On the C stack, an object’s lifetime, for a user of that object, might look like this:

#include "s.h"

void foo()
    {
    S s;
    sInitialize(&s, p1,p2);
    sUse(&s, p3,p4);
    sCleanup(&s);
    }

Memory for the S is allocated on entry to the function, and de-allocated on exit. The functions sInitialize() and sCleanup() have been defined as part of the API for an S, in s.h (in fact, C programmers are not always as disciplined as this, and expect the users of their objects to do their own initialisation, in an ad hoc way).

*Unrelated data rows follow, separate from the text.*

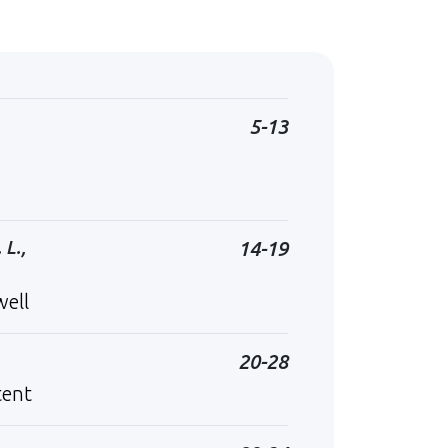
5-13
 L.,
14-19
well
20-28
tent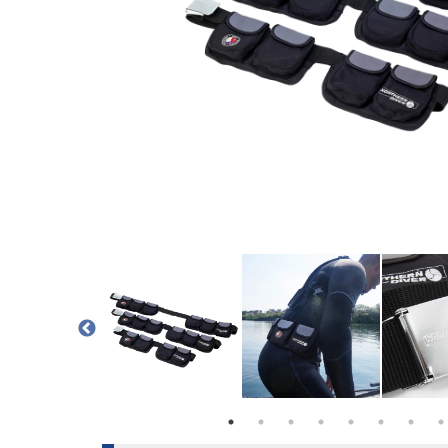
POCKET
 BELT |LEAD SHOT IN POCKET
POUCH WEIGHT BELT |BOTH WEIGHTS IN FRAME
POUCH WEIGHT BELT | NORTHERN DIVE
POUCH WEIGHT BEL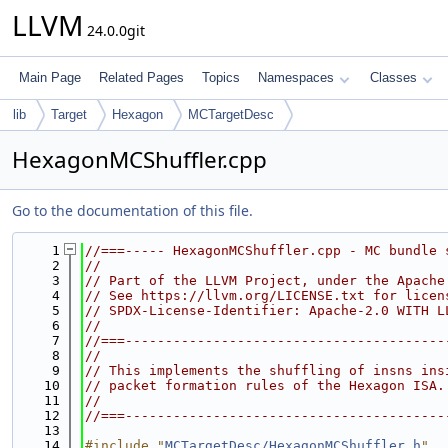
LLVM
24.0.0git
Main Page
Related Pages
Topics
Namespaces
Classes
lib
Target
Hexagon
MCTargetDesc
HexagonMCShuffler.cpp
Go to the documentation of this file.
    1
//===----- HexagonMCShuffler.cpp - MC bundle 
    2
//
    3
// Part of the LLVM Project, under the Apache
    4
// See https://llvm.org/LICENSE.txt for licen
    5
// SPDX-License-Identifier: Apache-2.0 WITH L
    6
//
    7
//===----------------------------------------
    8
//
    9
// This implements the shuffling of insns ins
   10
// packet formation rules of the Hexagon ISA.
   11
//
   12
//===----------------------------------------
   13
   14
#include "
MCTargetDesc/HexagonMCShuffler.h
"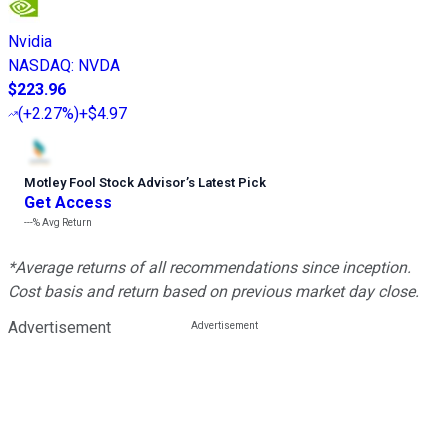
Nvidia
NASDAQ
:
NVDA
$223.96
(
+2.27%
)
+$4.97
Motley Fool Stock Advisor
’
s Latest Pick
Get Access
---%
Avg Return
*Average returns of all recommendations since inception.
Cost basis and return based on previous market day close.
Advertisement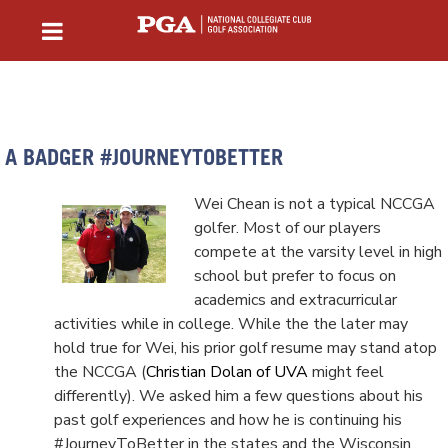
A BADGER #JOURNEYTOBETTER
Wei Chean is not a typical NCCGA
golfer. Most of our players
compete at the varsity level in high
school but prefer to focus on
academics and extracurricular
activities while in college. While the the later may
hold true for Wei, his prior golf resume may stand atop
the NCCGA (
Christian Dolan of UVA
might feel
differently). We asked him a few questions about his
past golf experiences and how he is continuing his
#JourneyToBetter in the states and the Wisconsin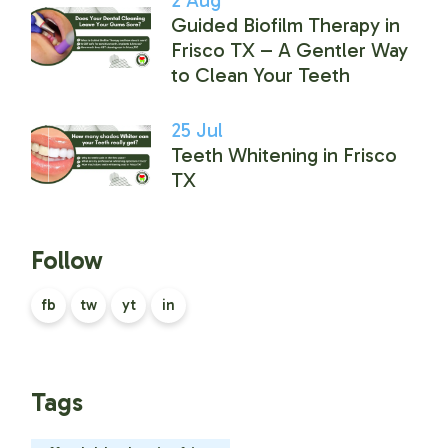
Guided Biofilm Therapy in
Frisco TX – A Gentler Way
to Clean Your Teeth
25
Jul
Teeth Whitening in Frisco
TX
Follow
fb
tw
yt
in
Tags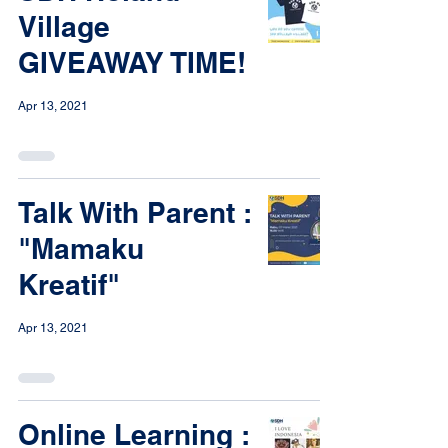
Village
GIVEAWAY TIME!
Apr 13, 2021
Talk With Parent :
"Mamaku
Kreatif"
Apr 13, 2021
Online Learning :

The function sUse() represents a use of the S. Note that the S is passed by pointer: its address must be taken whenever it is used as a function parameter.

On the C heap, an object's lifetime might look like this:

void foo()
    {
    S* s=(S*)malloc(sizeof(S));
        // should really check this succeeded!!
    sInitialize(s, p1,p2);
    sUse(s, p3,p4);
    sCleanup(s);
    free(s);
    }

This time, a pointer is used to refer to the S: as a result, the syntax of passing an S is slightly more pleasant, because you don’t have to take its address.

On the other hand, the allocation and de-allocation of memory is done using malloc(), whose syntax is extremely ugly, and free().

Mostly, the lifetime of a heap-based object would not be contained within a single function like this: it might be created from one function, used from another, and destroyed from another.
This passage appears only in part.